AdvetorialKutai TimurParlementerTerkini

PT MPI Diduga Melanggar Aturan Ketenagakerjaan, Begini Respons DPRD Kutim

JEJAKKHATULISTIWA.CO.ID, Kutai Timur – Selama empat jam lebih rapat dengar pendapat antara Serikat Pekerja Borneo (SPB) dengan PT Multi Pasifik Internasional (PT MPI) pada Senin (14/11), siang, di Ruang Hearing, Kantor DPRD Kutim, berlangsung tegang. Ketegangan iu terjadi saat pembahasan bersama mengenai banyaknya masalah ketenagakerjaan yang dihadapi para pekerja di PT MPI.

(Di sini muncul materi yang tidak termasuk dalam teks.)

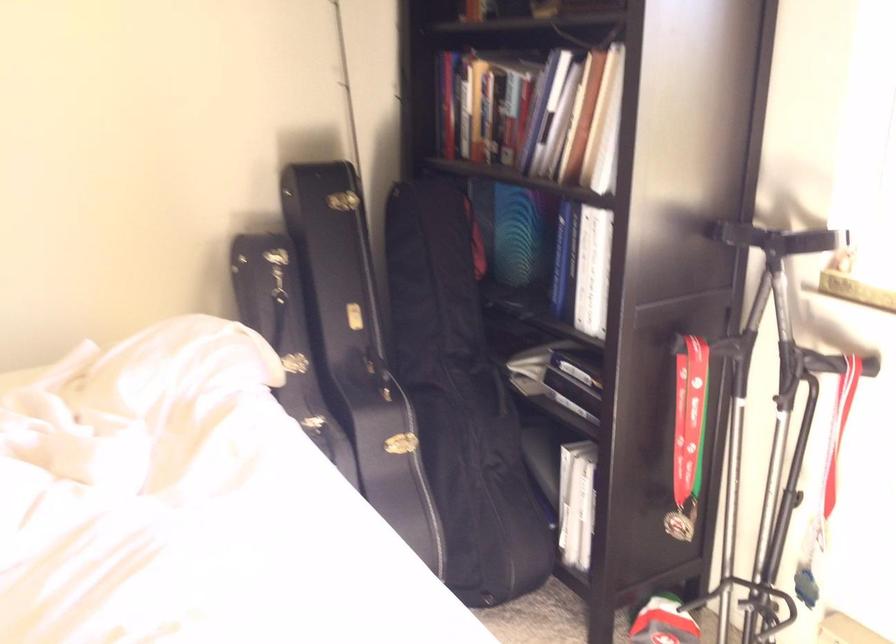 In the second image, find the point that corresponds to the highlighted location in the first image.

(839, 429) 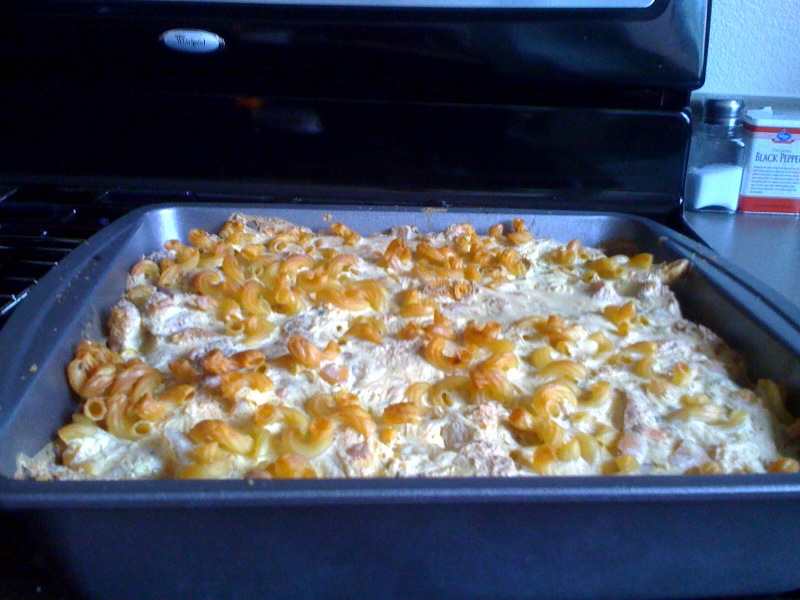 Where is `wall`? This screenshot has width=800, height=600. wall is located at coordinates (730, 78), (781, 78).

Ketua SPB Kabupaten Kutai Timur, Asnawi, mengungkapkan PT MPI belum benar-benar menjalankan peraturan perundang-undangan yang meliputi: Undang-Undang (UU) Nomor 13 Tahun 2013 tentang Ketenagakerjaan, UU Nomor 11 Tahun 2022 tentang Cipta Kerja, Peraturan Pemerintah No 35 Tahun 2021 tentang Perjanjian waktu Tertentu, Ahli Daya, Waktu Kerja, Waktu Istirahat, dan Pemutusan Hubungan Kerja, Peraturan Pemerintah No 36 Tahun 2021 tentang Pengupahan, Peraturan Pemerintah No 37 Tahun 2021 tentang Jaminan Kehilangan Pekerjaan dan Peraturan Daerah Kutai Timur Nomor 1 Tahun 2022 tentang Ketenagakerjaan.

Pada kesempatan itu masalah pemutusan hubungan kerja (PHK) salah satu karyawan PT MPI bernama Misfalah, menjadi perdebatan tersendiri, karena perusahaan dianggap belum menjalankan tahapan sepatutnya saat melakukan pengakhiran hubungan kerja. Menanggapi hal itu, Ketua Komisi B DPRD Kutim, Hepnie Armansyah, mengatakan harus ada pengawasan terhadap setiap dugaan pelanggaran yang dilakukan perusahaan dalam hal ini PT MPI.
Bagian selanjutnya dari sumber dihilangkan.